Page 17 of Unravelled
"Nothing clear," she admitted. "Just… impressions. A feeling, the weight of a hand that isn’t there. Sometimes I hear voices, but I can’t make out the words... and then it’s gone.”
Tharion yanked his horse to a stop. Mira had to pull hard to stop with him, her mare nickering in protest. The road fell silent as the convoy progresses slowly around them. Even the wind seemed to hold its breath.
He turned to face her fully. His gaze locked on hers, searching.She continued, “But I dream sometimes,”the words barely more than a breath. "And in the dream it feels real. But when I wake up… it slips away. I try to hold on, but it’s like, like trying to catch smoke."
His stare sharpened. Razor-edged. Careful. “And how do you feel afterwards?”
She hesitated. “Disoriented. Sometimes confused about where I am.” A shiver crawled down her spine. “Tharion,” she murmured, unsettled now. “Do you dream of me too?”
His reaction was slight.
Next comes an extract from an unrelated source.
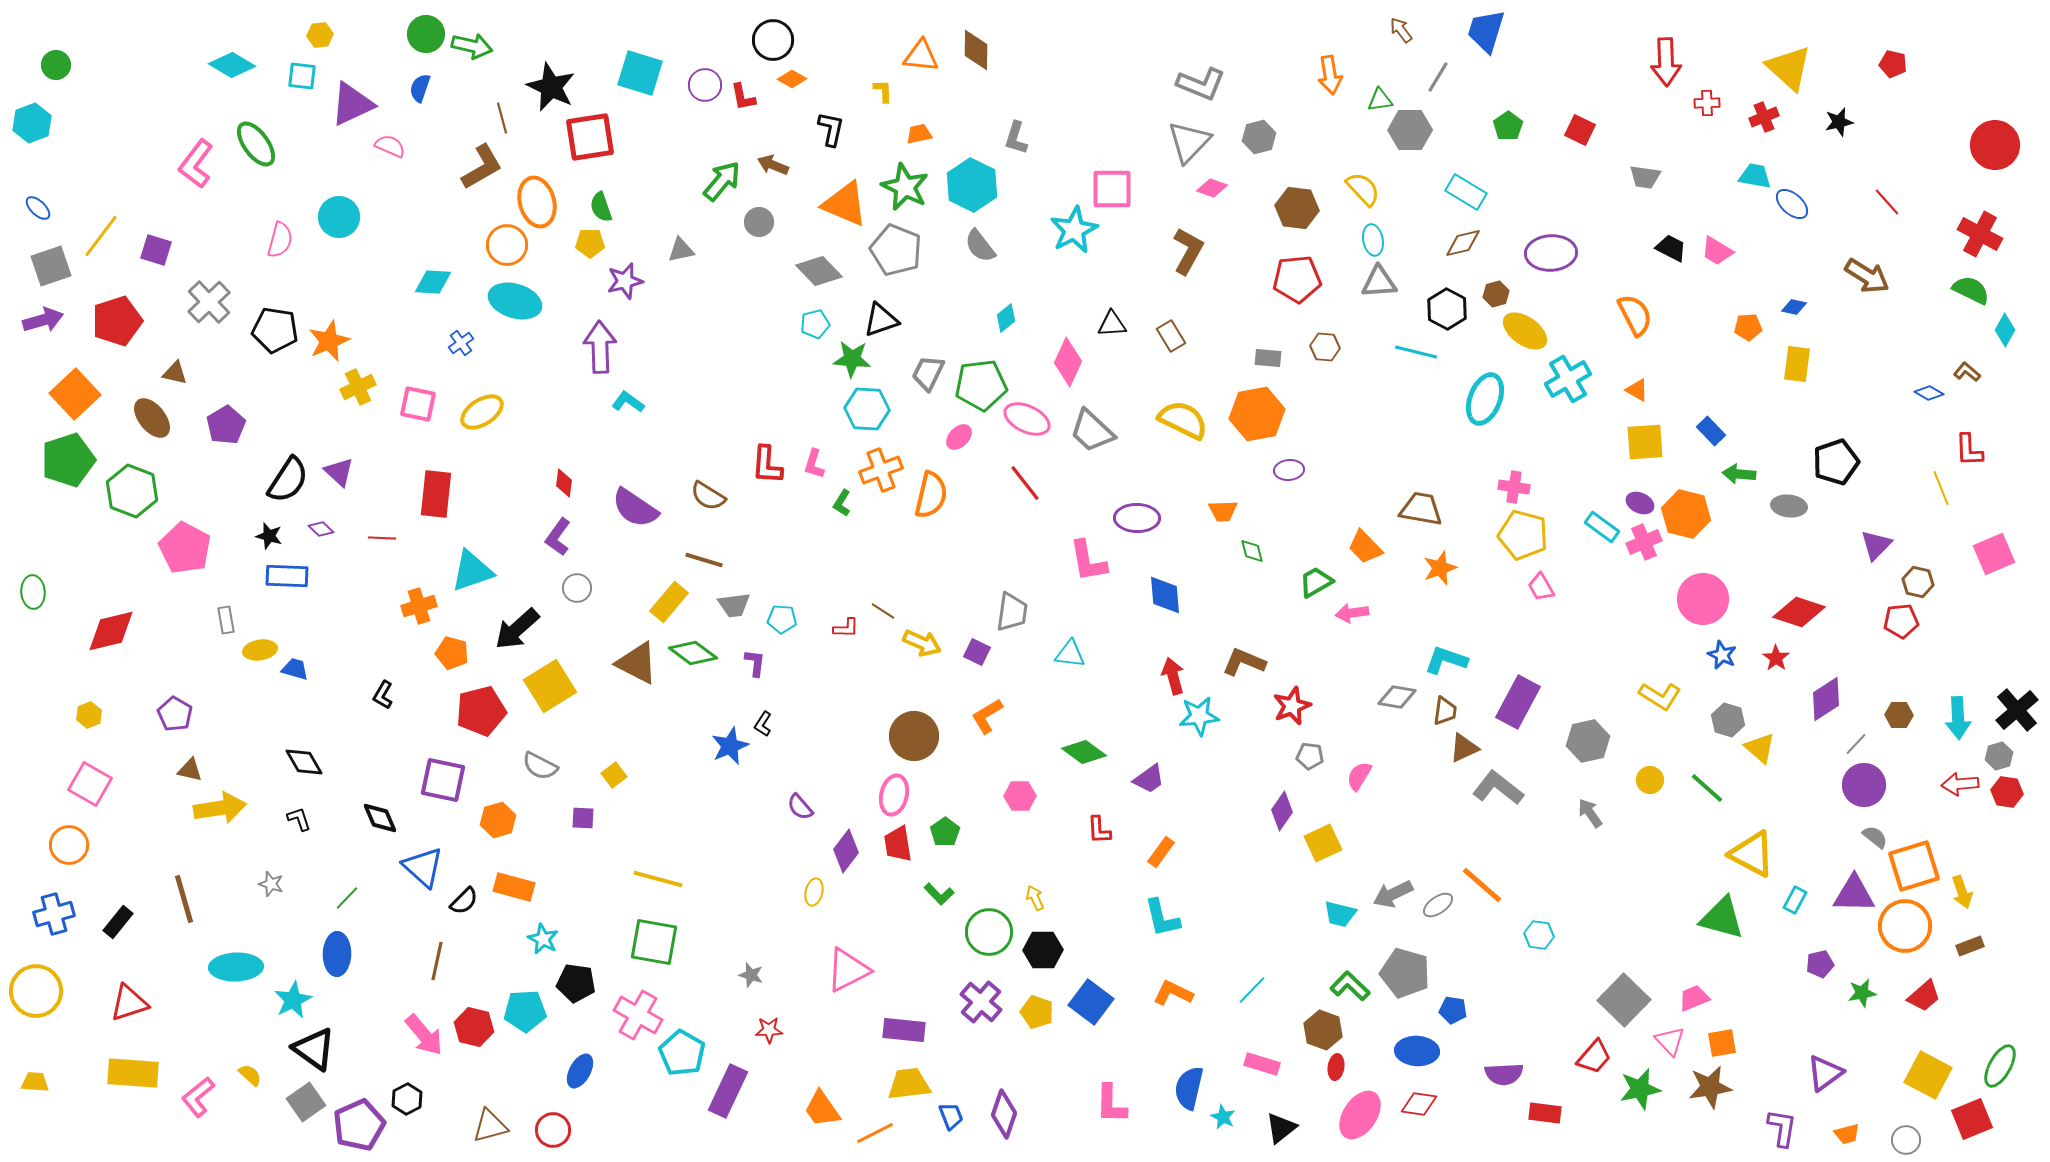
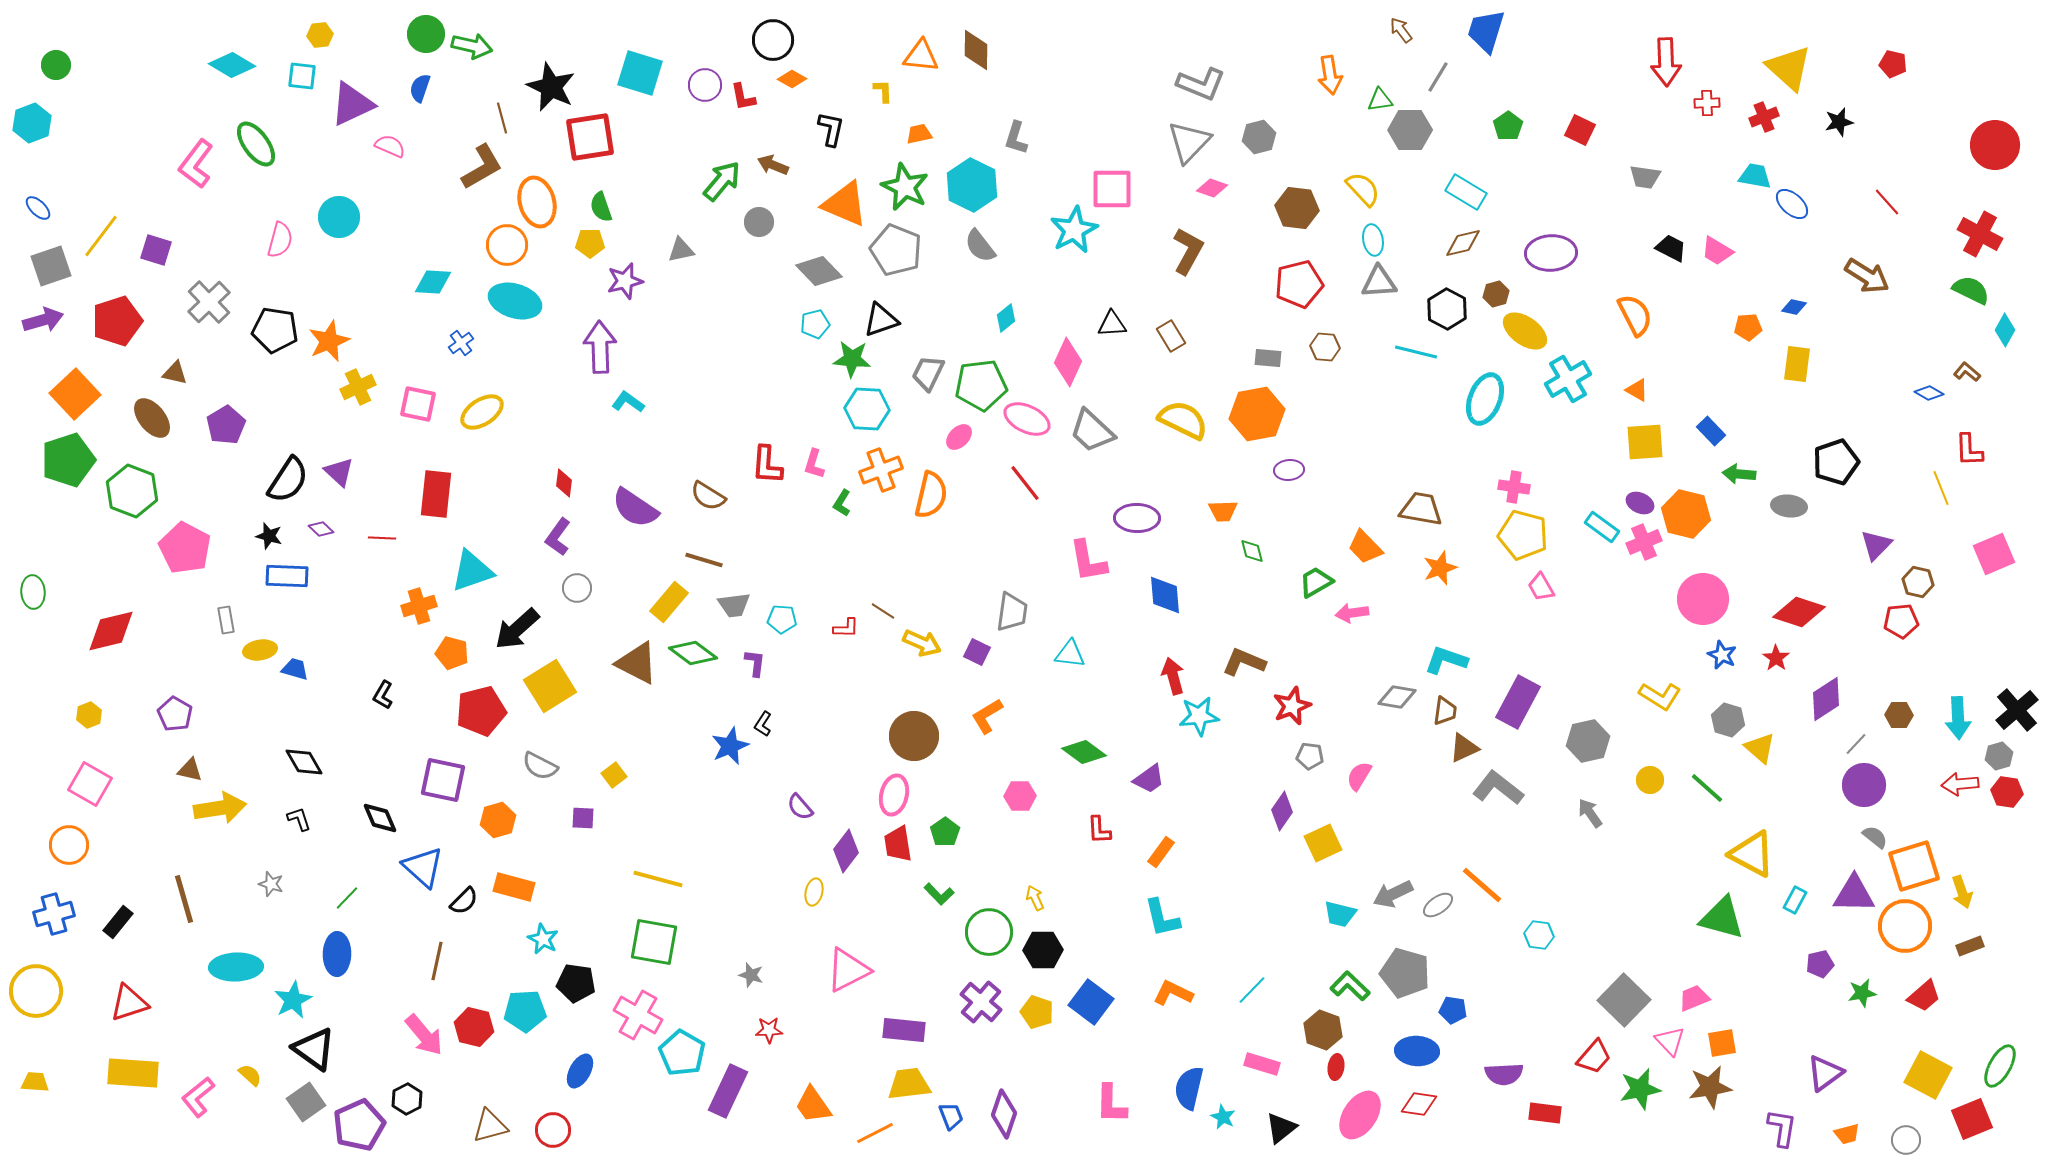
red pentagon at (1297, 279): moved 2 px right, 5 px down; rotated 9 degrees counterclockwise
orange trapezoid at (822, 1109): moved 9 px left, 4 px up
So slight, she might have missed it if she wasn't watching him. A flinch. A flicker of something in his eyes, gone too fast. Mira’s breath came fast, uneven. A knot of unease tightened in her chest. "Tharion…?"
A sharp whistle cut through the air, fast. Deadly.
Tharion grunted. An arrow jutted from his shoulder, buried deep in the muscle.
He jerked sideways in the saddle. Sliding down, he reached out and dragged Mira down between the horses.
They hit the dirt hard. Her breath knocked from her chest. He threw himself over her, his body a shield as chaos erupted, shouts, boots pounding, the crack of panic splitting the air.
The whinny of horses, the heavy sound of hooves striking the dirt as figures emerged. Kharadorians.
They emerged from the trees, from the road behind them.
Mira looked around as the horses bolted.
Tharion lay over her breathing in quick gasps, gritted his teeth against the pain.
She scrambled out from underneath him and helped him behind the nearest cover, the cart.
The same one he'd almost kissed her against.
Blood seeped from the wound, darkening the fabric of his sleeve.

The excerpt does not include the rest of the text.